Managing AWS Route 53 with CloudFormation

In which I delegate DNS from Gandi to AWS Route 53, and learn how to configure Route 53 with CloudFormation & Sceptre.

In my previous post I outlined my plan for adding SSL to this blog. This post is me exploring the first step in that plan: managing DNS in AWS Route 53 via CloudFormation.

Gandi has been great for the most part but using their DNS configuration is my least favourite part of interacting with their site.
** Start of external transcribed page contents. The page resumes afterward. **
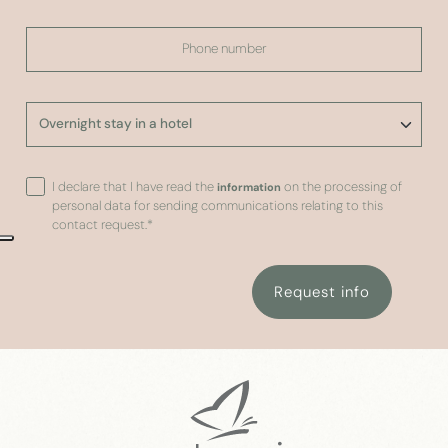
I declare that I have read the
on the processing of
information
personal data for sending communications relating to this
contact request.
*
Request info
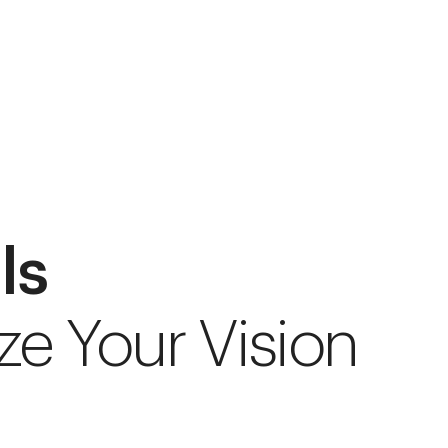
ls
ze Your Vision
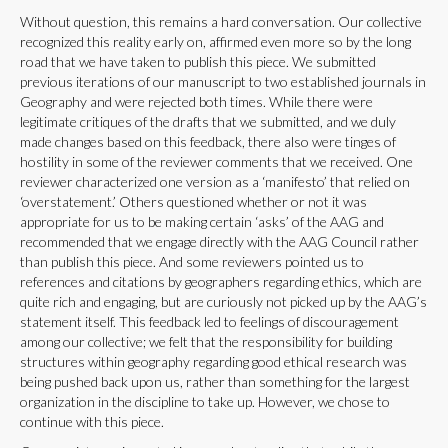
Without question, this remains a hard conversation. Our collective
recognized this reality early on, affirmed even more so by the long
road that we have taken to publish this piece. We submitted
previous iterations of our manuscript to two established journals in
Geography and were rejected both times. While there were
legitimate critiques of the drafts that we submitted, and we duly
made changes based on this feedback, there also were tinges of
hostility in some of the reviewer comments that we received. One
reviewer characterized one version as a ‘manifesto’ that relied on
‘overstatement.’ Others questioned whether or not it was
appropriate for us to be making certain ‘asks’ of the AAG and
recommended that we engage directly with the AAG Council rather
than publish this piece. And some reviewers pointed us to
references and citations by geographers regarding ethics, which are
quite rich and engaging, but are curiously not picked up by the AAG’s
statement itself. This feedback led to feelings of discouragement
among our collective; we felt that the responsibility for building
structures within geography regarding good ethical research was
being pushed back upon us, rather than something for the largest
organization in the discipline to take up. However, we chose to
continue with this piece.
Route 53 is a lot less frustrating, but I've got the exact same base DNS setup I want to replicate across at least three domains that I own and I don't want to do it all manually. Also, I want to learn more about CloudFormation.

List of Listings

Discussion

I started this journey by reading through the CloudFormation User Guide. It is alright at explaining how the various bits in the templates fit together, but I feel there's a bit missing with regards to application. They are very firm in their recommendation that you should put your templates in revision control, but they don't really show any techniques for how you would go about that. They mostly use the AWS console for interacting with CloudFormation which I do not want to do.

Enter Sceptre, an unopinionated tool to drive CloudFormation. Its Getting Started Guide starts out by explaining the directory layout and config files involved, and is a good companion to the CloudFormation docs in my opinion.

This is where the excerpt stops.